0000000000000000000000000000000000000000000000000000000000000000
0000000000000000000000000000000000000000000000000000000000000020
0000000000000000000000000000000000000000000000000000000000000020
fffffffffffffffffffffffffffffffffffffffffffffffffffffffefffffc2e
fffffffffffffffffffffffffffffffffffffffffffffffffffffffefffffc2f

Would be parsed as a base of 0, exponent of 2**256 - 2**32 - 978 and modulus of 2**256 - 2**32 - 978, and so would return 0. Notice how if the length_of_BASE is 0, then it does not interpret any data as the base, instead immediately interpreting the next 32 bytes as length_of_EXPONENT.

This input data:

0000000000000000000000000000000000000000000000000000000000000000
0000000000000000000000000000000000000000000000000000000000000020
ffffffffffffffffffffffffffffffffffffffffffffffffffffffffffffffff
fffffffffffffffffffffffffffffffffffffffffffffffffffffffffffffffe
fffffffffffffffffffffffffffffffffffffffffffffffffffffffffffffffd

Would parse a base length of 0, a modulus length of 32, and an exponent length of 2**256 - 1, where the base is empty, the modulus is 2**256 - 2 and the exponent is (2**256 - 3) * 256**(2**256 - 33) (yes, that’s a really big number).
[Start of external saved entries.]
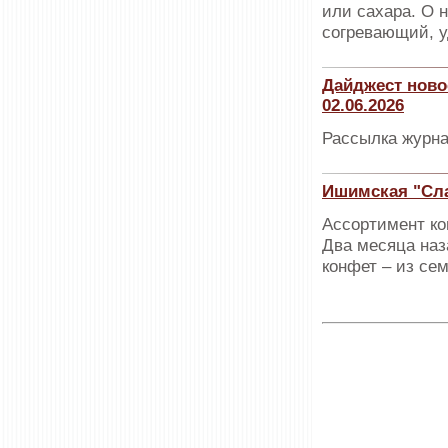
или сахара. О 
согревающий, 
Дайджест ново
02.06.2026
Рассылка журна
Ишимская "Сла
Ассортимент ко
Два месяца наз
конфет – из се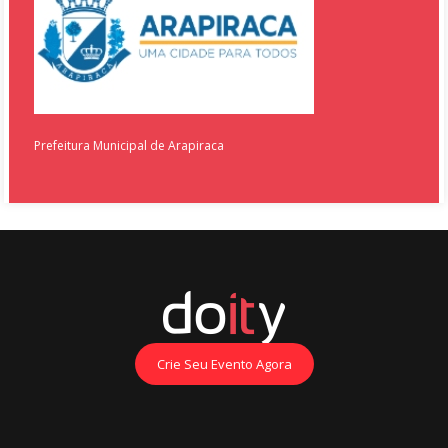
Prefeitura Municipal de Arapiraca
Crie Seu Evento Agora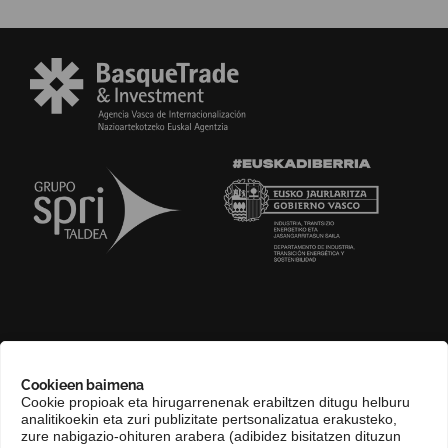
GURI BURUZ
Cookieen baimena
COMPLIANCE CHANNEL
Cookie propioak eta hirugarrenenak erabiltzen ditugu helburu
analitikoekin eta zuri publizitate pertsonalizatua erakusteko,
HARREMANETARAKO
zure nabigazio-ohituren arabera (adibidez bisitatzen dituzun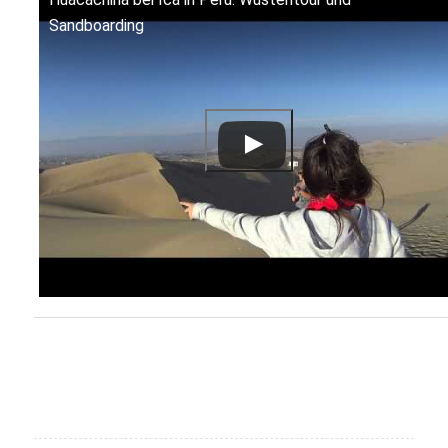
Sandboarding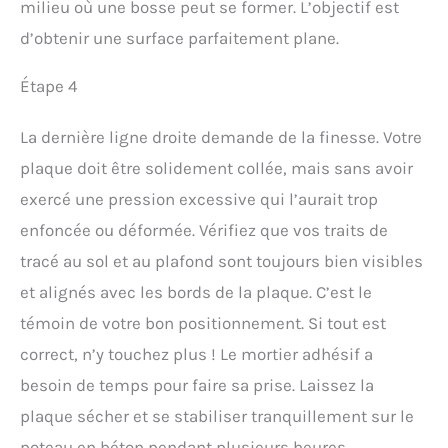
milieu où une bosse peut se former. L’objectif est
d’obtenir une surface parfaitement plane.
Étape 4
La dernière ligne droite demande de la finesse. Votre
plaque doit être solidement collée, mais sans avoir
exercé une pression excessive qui l’aurait trop
enfoncée ou déformée. Vérifiez que vos traits de
tracé au sol et au plafond sont toujours bien visibles
et alignés avec les bords de la plaque. C’est le
témoin de votre bon positionnement. Si tout est
correct, n’y touchez plus ! Le mortier adhésif a
besoin de temps pour faire sa prise. Laissez la
plaque sécher et se stabiliser tranquillement sur le
poteau en béton pendant plusieurs heures,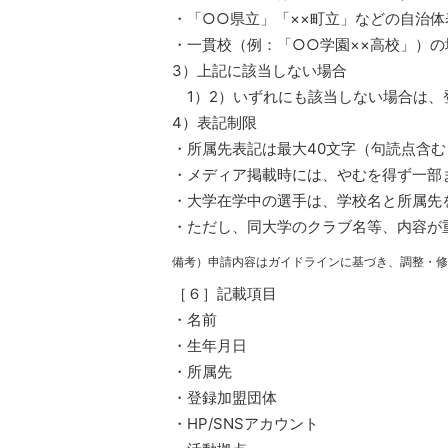
・「○○県立」「××町立」などの自治
・一貫校（例：「○○学園××高校」）の
3）上記に該当しない場合
1）2）いずれにも該当しない場合は、
4）表記制限
・所属先表記は最大40文字（句読点含
・メディア掲載時には、やむを得ず一部
・大学在学中の選手は、学校名と所属先
・ただし、同大学のクラブ名等、内容が
備考）申請内容はガイドラインに基づき、調整・修
［６］記載項目
・名前
・生年月日
・所属先
・登録加盟団体
・HP/SNSアカウント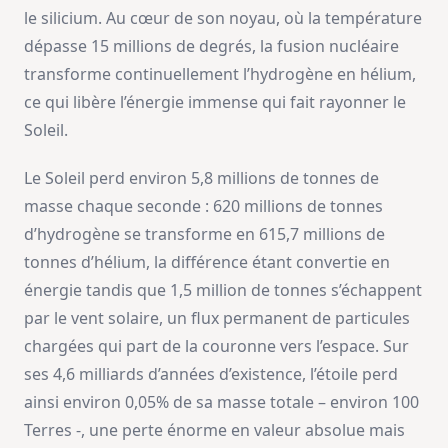
le silicium. Au cœur de son noyau, où la température
dépasse 15 millions de degrés, la fusion nucléaire
transforme continuellement l’hydrogène en hélium,
ce qui libère l’énergie immense qui fait rayonner le
Soleil.
Le Soleil perd environ 5,8 millions de tonnes de
masse chaque seconde : 620 millions de tonnes
d’hydrogène se transforme en 615,7 millions de
tonnes d’hélium, la différence étant convertie en
énergie tandis que 1,5 million de tonnes s’échappent
par le vent solaire, un flux permanent de particules
chargées qui part de la couronne vers l’espace. Sur
ses 4,6 milliards d’années d’existence, l’étoile perd
ainsi environ 0,05% de sa masse totale – environ 100
Terres -, une perte énorme en valeur absolue mais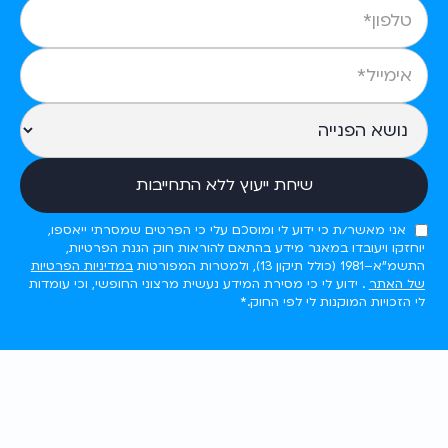
אני מאשר/ת כי ידוע לי ומוסכם עלי כי הפרטים שמסרתי ייאספו,
יוחזקו ויעובדו במאגר מידע בהתאם להוראות חוק הגנת הפרטיות,
התשמ"א–1981 (כולל תיקון 13), ולמטרות המפורטות
במדיניות הפרטיות
של האתר
. ידוע לי כי מסירת המידע נעשית מרצוני החופשי, וכי עומדות
לי הזכויות המוקנות לי לפי החוק.*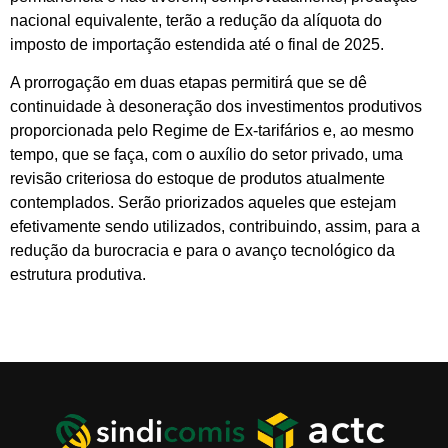
nacional equivalente, terão a redução da alíquota do
imposto de importação estendida até o final de 2025.
A prorrogação em duas etapas permitirá que se dê
continuidade à desoneração dos investimentos produtivos
proporcionada pelo Regime de Ex-tarifários e, ao mesmo
tempo, que se faça, com o auxílio do setor privado, uma
revisão criteriosa do estoque de produtos atualmente
contemplados. Serão priorizados aqueles que estejam
efetivamente sendo utilizados, contribuindo, assim, para a
redução da burocracia e para o avanço tecnológico da
estrutura produtiva.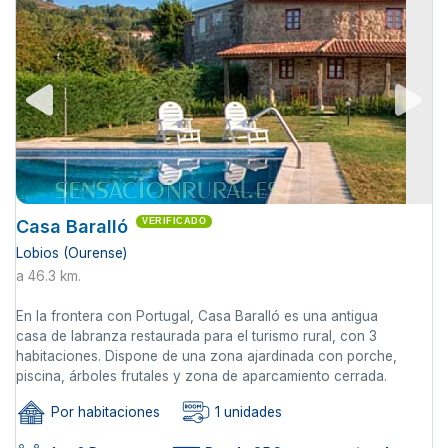
Casa Baralló
VERIFICADO
Lobios (Ourense)
a 46.3 km.
En la frontera con Portugal, Casa Baralló es una antigua
casa de labranza restaurada para el turismo rural, con 3
habitaciones. Dispone de una zona ajardinada con porche,
piscina, árboles frutales y zona de aparcamiento cerrada.
Por habitaciones
1 unidades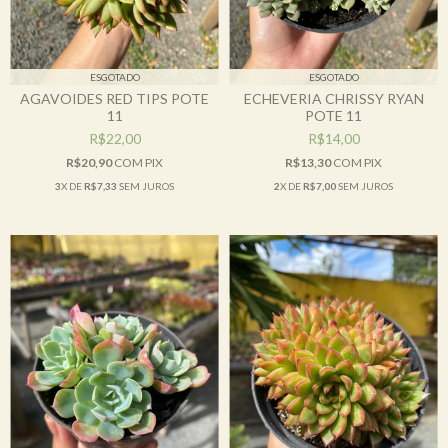
ESGOTADO
ESGOTADO
AGAVOIDES RED TIPS POTE
ECHEVERIA CHRISSY RYAN
11
POTE 11
R$22,00
R$14,00
R$20,90
COM
PIX
R$13,30
COM
PIX
3
X DE
R$7,33
SEM JUROS
2
X DE
R$7,00
SEM JUROS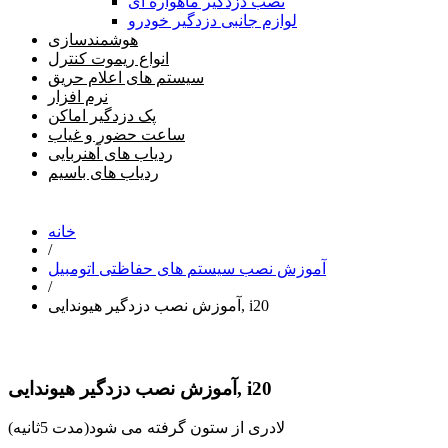
نصب دزدگیر ماهواره ای
لوازم جانبی دزدگیر خودرو
هوشمندسازی
انواع ریموت کنترل
سیستم های اعلام حریق
نرم افزار
پک دزدگیر اماکن
ساعت حضور و غیاب
ردیاب های آهنربایی
ردیاب های باسیم
خانه
/
آموزش نصب سیستم های حفاظتی اتومبیل
/
آموزش نصب دزدگیر هیوندایی, i20
آموزش نصب دزدگیر هیوندایی, i20
لادری از ستون گرفته می شود(مدت 5ثانیه)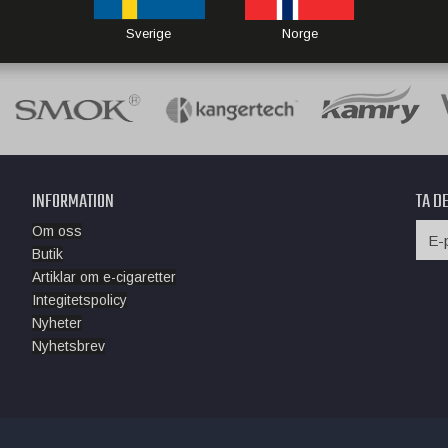
Sverige
Norge
INFORMATION
TA D
Om oss
Butik
Artiklar om e-cigaretter
Integitetspolicy
Nyheter
Nyhetsbrev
It would then immediately fail, as it’s not possible to provide enough gas to make that computation.

This input data:

0000000000000000000000000000000000000000000000000000000000000001
0000000000000000000000000000000000000000000000000000000000000002
0000000000000000000000000000000000000000000000000000000000000020
03
ffff
8000000000000000000000000000000000000000000000000000000000000000
07

Would parse as a base of 3, an exponent of 65535, and a modulus of 2**255, and it would ignore the remaining 0x07 byte.

This input data:

0000000000000000000000000000000000000000000000000000000000000001
0000000000000000000000000000000000000000000000000000000000000002
0000000000000000000000000000000000000000000000000000000000000020
03
ffff
80

Would also parse as a base of 3, an exponent of 65535 and a modulus of 2**255, as it attempts to grab 32 bytes for the modulus starting from 0x80, but then there is no further data so it right pads it with 31 zeroes.